Ridiculously fast feature flags

All long-lived programs are either implemented in dynamic languages,¹ or eventually Greenspun themselves into subverting static programming languages to create a dynamic system (e.g., Unix process trees). The latter approach isn’t a bad idea, but it’s easy to introduce more flexibility than intended (e.g., data-driven JNDI lookups) when we add late binding features piecemeal, without a holistic view of how all the interacting components engender a weird program modification language.
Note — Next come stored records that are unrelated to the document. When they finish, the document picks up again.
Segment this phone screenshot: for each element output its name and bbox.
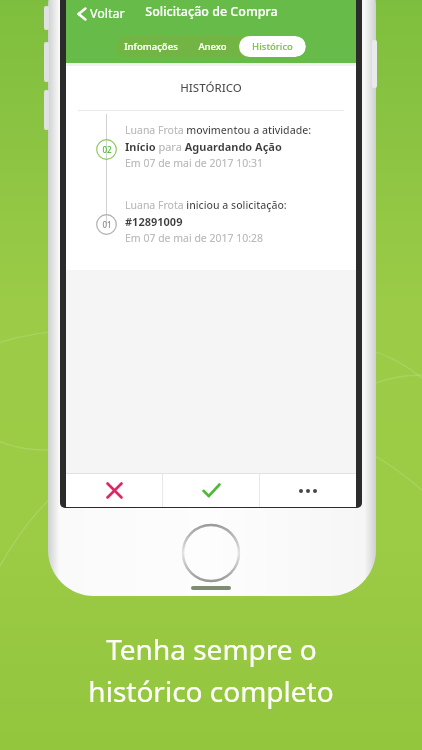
staticText: Luana Frota movimentou a atividade: [125, 123, 312, 137]
staticText: Anexo [198, 40, 227, 53]
staticText: 02 [102, 144, 112, 155]
button[interactable]: Histórico [239, 36, 306, 57]
staticText: Infomações [124, 40, 178, 53]
staticText: Em 07 de mai de 2017 10:31 [125, 156, 264, 170]
staticText: Em 07 de mai de 2017 10:28 [125, 231, 264, 245]
button[interactable]: Aprovar [163, 474, 259, 507]
staticText: #12891009 [125, 214, 183, 229]
staticText: Solicitação de Compra [145, 3, 278, 20]
staticText: Histórico [252, 40, 293, 53]
staticText: Tenha sempre o [106, 630, 317, 668]
staticText: Voltar [90, 5, 125, 22]
staticText: histórico completo [88, 672, 334, 710]
button[interactable]: Reprovar [66, 474, 162, 507]
staticText: HISTÓRICO [180, 80, 242, 96]
staticText: Início para Aguardando Ação [125, 139, 282, 154]
button[interactable]: Infomações [116, 36, 185, 57]
button[interactable]: Voltar [72, 2, 129, 25]
button[interactable]: Mais opções [260, 474, 356, 507]
staticText: Luana Frota iniciou a solicitação: [125, 198, 287, 212]
staticText: 01 [102, 219, 112, 230]
button[interactable]: Anexo [185, 36, 239, 57]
At Backtrace, we mostly implement late (re)binding by isolating subtle logic in dedicated executables with short process lifetimes: we can replace binaries on disk atomically, and their next invocation will automatically pick up the change. In a pinch, we sometimes edit template or Lua source files and hot reload them in nginx. We prefer this to first-class programmatic support for runtime modification because Unix has a well understood permission model around files, and it’s harder to bamboozzle code into overwriting files when that code doesn’t perform any disk I/O.

However, these patterns aren’t always sufficient. For example, we sometimes wish to toggle code that’s deep in performance-sensitive query processing loops, or tightly coupled with such logic. That’s when we rely on our dynamic_flag library.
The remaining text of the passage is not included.